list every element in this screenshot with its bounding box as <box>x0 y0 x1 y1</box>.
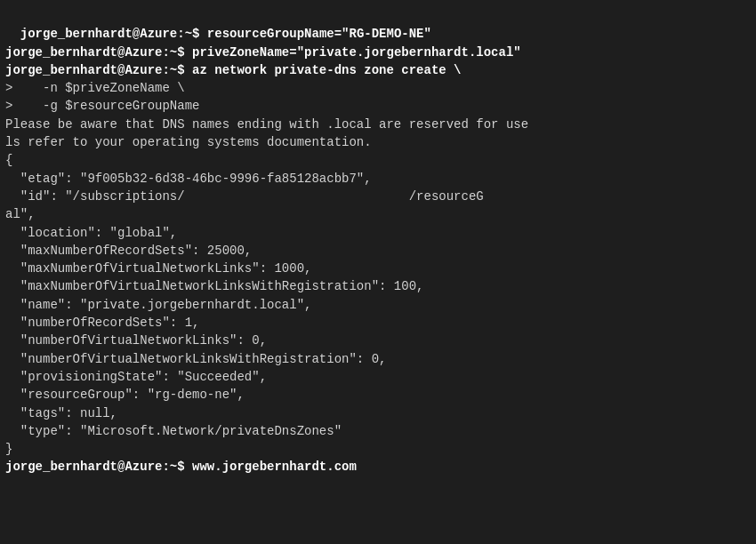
output-line-13: "numberOfVirtualNetworkLinks": 0, <box>5 333 267 348</box>
terminal-content: jorge_bernhardt@Azure:~$ resourceGroupNa… <box>5 27 528 474</box>
output-line-7: "location": "global", <box>5 226 177 240</box>
output-line-5: "id": "/subscriptions/ /resourceG <box>5 189 484 204</box>
output-continuation-2: > -g $resourceGroupName <box>5 99 199 113</box>
output-line-12: "numberOfRecordSets": 1, <box>5 316 199 330</box>
output-line-17: "tags": null, <box>5 406 117 420</box>
output-line-18: "type": "Microsoft.Network/privateDnsZon… <box>5 424 342 438</box>
prompt-line-1: jorge_bernhardt@Azure:~$ resourceGroupNa… <box>20 27 431 41</box>
output-continuation-1: > -n $priveZoneName \ <box>5 81 185 95</box>
output-line-19: } <box>5 442 12 456</box>
terminal-window: jorge_bernhardt@Azure:~$ resourceGroupNa… <box>0 0 756 501</box>
output-line-4: "etag": "9f005b32-6d38-46bc-9996-fa85128… <box>5 172 372 186</box>
output-line-3: { <box>5 153 12 167</box>
prompt-line-2: jorge_bernhardt@Azure:~$ priveZoneName="… <box>5 45 521 60</box>
output-line-2: ls refer to your operating systems docum… <box>5 135 372 149</box>
output-line-9: "maxNumberOfVirtualNetworkLinks": 1000, <box>5 261 311 276</box>
output-line-1: Please be aware that DNS names ending wi… <box>5 117 528 132</box>
prompt-line-3: jorge_bernhardt@Azure:~$ az network priv… <box>5 63 462 77</box>
output-line-14: "numberOfVirtualNetworkLinksWithRegistra… <box>5 352 386 366</box>
output-line-11: "name": "private.jorgebernhardt.local", <box>5 298 311 312</box>
output-line-15: "provisioningState": "Succeeded", <box>5 370 267 384</box>
output-line-8: "maxNumberOfRecordSets": 25000, <box>5 244 252 258</box>
output-line-10: "maxNumberOfVirtualNetworkLinksWithRegis… <box>5 279 423 293</box>
output-line-16: "resourceGroup": "rg-demo-ne", <box>5 388 245 402</box>
prompt-line-last: jorge_bernhardt@Azure:~$ www.jorgebernha… <box>5 460 357 474</box>
output-line-6: al", <box>5 207 36 221</box>
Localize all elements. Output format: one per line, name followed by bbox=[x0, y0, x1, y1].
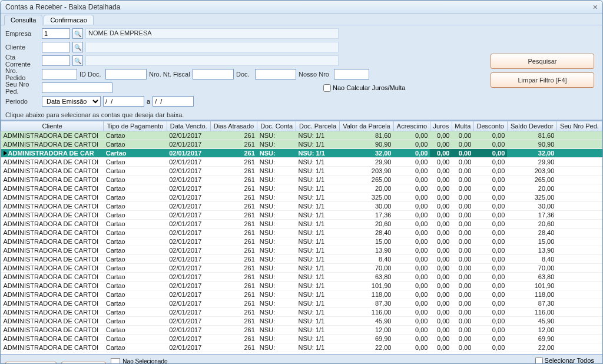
naocalcular-checkbox-wrap: Nao Calcular Juros/Multa bbox=[323, 84, 406, 92]
empresa-nome-display: NOME DA EMPRESA bbox=[85, 28, 339, 39]
table-row[interactable]: ADMINISTRADORA DE CARTOICartao02/01/2017… bbox=[1, 299, 602, 308]
periodo-label: Periodo bbox=[5, 98, 39, 105]
column-header[interactable]: Seu Nro Ped. bbox=[556, 121, 602, 131]
empresa-label: Empresa bbox=[5, 30, 39, 37]
column-header[interactable]: Multa bbox=[452, 121, 473, 131]
table-row[interactable]: ADMINISTRADORA DE CARTOICartao02/01/2017… bbox=[1, 326, 602, 335]
cliente-code-input[interactable] bbox=[42, 42, 70, 52]
table-row[interactable]: ADMINISTRADORA DE CARTOICartao02/01/2017… bbox=[1, 282, 602, 290]
legend-swatch-nao bbox=[111, 358, 120, 365]
table-row[interactable]: ADMINISTRADORA DE CARTOICartao02/01/2017… bbox=[1, 140, 602, 149]
doc-label: Doc. bbox=[236, 71, 253, 78]
tab-confirmacao[interactable]: Confirmacao bbox=[44, 15, 93, 25]
helper-text: Clique abaixo para selecionar as contas … bbox=[1, 110, 602, 120]
table-row[interactable]: ADMINISTRADORA DE CARTOICartao02/01/2017… bbox=[1, 273, 602, 282]
column-header[interactable]: Dias Atrasado bbox=[210, 121, 257, 131]
column-header[interactable]: Acrescimo bbox=[393, 121, 430, 131]
nossonro-input[interactable] bbox=[334, 69, 369, 80]
cliente-nome-display bbox=[85, 42, 339, 52]
selecionar-todos-checkbox[interactable] bbox=[535, 357, 543, 365]
data-grid[interactable]: ClienteTipo de PagamentoData Vencto.Dias… bbox=[1, 120, 602, 355]
table-row[interactable]: ADMINISTRADORA DE CARTOICartao02/01/2017… bbox=[1, 343, 602, 352]
column-header[interactable]: Doc. Conta bbox=[257, 121, 296, 131]
window-title: Contas a Receber - Baixa Detalhada bbox=[5, 1, 120, 14]
jurosmulta-button[interactable]: Juros/Multa bbox=[5, 362, 57, 364]
seunroped-input[interactable] bbox=[42, 82, 112, 93]
table-row[interactable]: ADMINISTRADORA DE CARTOICartao02/01/2017… bbox=[1, 211, 602, 220]
table-row[interactable]: ADMINISTRADORA DE CARTOICartao02/01/2017… bbox=[1, 131, 602, 140]
table-row[interactable]: ADMINISTRADORA DE CARTOICartao02/01/2017… bbox=[1, 317, 602, 326]
cliente-label: Cliente bbox=[5, 44, 39, 51]
iddoc-input[interactable] bbox=[105, 69, 147, 80]
filter-panel: Pesquisar Limpar Filtro [F4] Empresa 🔍 N… bbox=[1, 25, 602, 110]
desconto-button[interactable]: Desconto bbox=[61, 362, 106, 364]
doc-input[interactable] bbox=[255, 69, 296, 80]
tab-strip: Consulta Confirmacao bbox=[1, 14, 602, 25]
column-header[interactable]: Saldo Devedor bbox=[507, 121, 556, 131]
iddoc-label: ID Doc. bbox=[79, 71, 103, 78]
periodo-tipo-select[interactable]: Data Emissão bbox=[42, 96, 101, 107]
ctacorrente-code-input[interactable] bbox=[42, 55, 70, 66]
limpar-filtro-button[interactable]: Limpar Filtro [F4] bbox=[491, 72, 594, 88]
legend: Nao Selecionado Selecionado para dar bai… bbox=[111, 358, 401, 365]
column-header[interactable]: Data Vencto. bbox=[167, 121, 210, 131]
table-row[interactable]: ADMINISTRADORA DE CARTOICartao02/01/2017… bbox=[1, 220, 602, 229]
nrontfiscal-input[interactable] bbox=[193, 69, 234, 80]
column-header[interactable]: Valor da Parcela bbox=[340, 121, 394, 131]
table-row[interactable]: ADMINISTRADORA DE CARTOICartao02/01/2017… bbox=[1, 264, 602, 273]
close-icon[interactable]: × bbox=[593, 1, 598, 14]
footer-bar: Juros/Multa Desconto Nao Selecionado Sel… bbox=[1, 355, 602, 364]
table-row[interactable]: ADMINISTRADORA DE CARTOICartao02/01/2017… bbox=[1, 290, 602, 299]
nossonro-label: Nosso Nro bbox=[299, 71, 332, 78]
table-row[interactable]: ADMINISTRADORA DE CARTOICartao02/01/2017… bbox=[1, 184, 602, 193]
table-row[interactable]: ADMINISTRADORA DE CARTOICartao02/01/2017… bbox=[1, 246, 602, 255]
window-title-bar: Contas a Receber - Baixa Detalhada × bbox=[1, 1, 602, 14]
nropedido-input[interactable] bbox=[42, 69, 77, 80]
tab-consulta[interactable]: Consulta bbox=[4, 15, 42, 25]
naocalcular-label: Nao Calcular Juros/Multa bbox=[333, 84, 406, 91]
table-row[interactable]: ADMINISTRADORA DE CARTOICartao02/01/2017… bbox=[1, 335, 602, 343]
column-header[interactable]: Cliente bbox=[1, 121, 104, 131]
column-header[interactable]: Juros bbox=[430, 121, 452, 131]
pesquisar-button[interactable]: Pesquisar bbox=[491, 54, 594, 69]
periodo-de-input[interactable] bbox=[103, 96, 144, 107]
ctacorrente-nome-display bbox=[85, 55, 339, 66]
table-row[interactable]: ADMINISTRADORA DE CARTOICartao02/01/2017… bbox=[1, 202, 602, 211]
ctacorrente-label: Cta Corrente bbox=[5, 54, 39, 68]
table-row[interactable]: ADMINISTRADORA DE CARTOICartao02/01/2017… bbox=[1, 158, 602, 167]
table-row[interactable]: ADMINISTRADORA DE CARTOICartao02/01/2017… bbox=[1, 308, 602, 317]
periodo-a-label: a bbox=[147, 98, 150, 105]
selecionar-todos-wrap: Selecionar Todos bbox=[535, 357, 598, 365]
empresa-lookup-icon[interactable]: 🔍 bbox=[72, 28, 83, 39]
nropedido-label: Nro. Pedido bbox=[5, 67, 39, 81]
column-header[interactable]: Tipo de Pagamento bbox=[104, 121, 167, 131]
table-row[interactable]: ADMINISTRADORA DE CARTOICartao02/01/2017… bbox=[1, 229, 602, 237]
cliente-lookup-icon[interactable]: 🔍 bbox=[72, 42, 83, 52]
ctacorrente-lookup-icon[interactable]: 🔍 bbox=[72, 55, 83, 66]
column-header[interactable]: Desconto bbox=[473, 121, 507, 131]
empresa-code-input[interactable] bbox=[42, 28, 70, 39]
nrontfiscal-label: Nro. Nt. Fiscal bbox=[149, 71, 190, 78]
table-row[interactable]: ADMINISTRADORA DE CARTOICartao02/01/2017… bbox=[1, 237, 602, 246]
column-header[interactable]: Doc. Parcela bbox=[296, 121, 340, 131]
table-row[interactable]: ADMINISTRADORA DE CARTOICartao02/01/2017… bbox=[1, 176, 602, 184]
table-row[interactable]: ADMINISTRADORA DE CARTOICartao02/01/2017… bbox=[1, 193, 602, 202]
periodo-ate-input[interactable] bbox=[153, 96, 194, 107]
naocalcular-checkbox[interactable] bbox=[323, 84, 331, 92]
seunroped-label: Seu Nro Ped. bbox=[5, 81, 39, 95]
table-row[interactable]: ADMINISTRADORA DE CARTOICartao02/01/2017… bbox=[1, 167, 602, 176]
table-row[interactable]: ADMINISTRADORA DE CARTOICartao02/01/2017… bbox=[1, 255, 602, 264]
table-row[interactable]: ADMINISTRADORA DE CARCartao02/01/2017261… bbox=[1, 149, 602, 158]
--
Review the material and copy each line in which the word "window" appears.

terminal-window: jorge_bernhardt@Azure:~$ resourceGroupNa… <box>0 0 756 501</box>
window-title: Contas a Receber - Baixa Detalhada bbox=[5, 1, 120, 14]
window-title-bar: Contas a Receber - Baixa Detalhada × bbox=[1, 1, 602, 14]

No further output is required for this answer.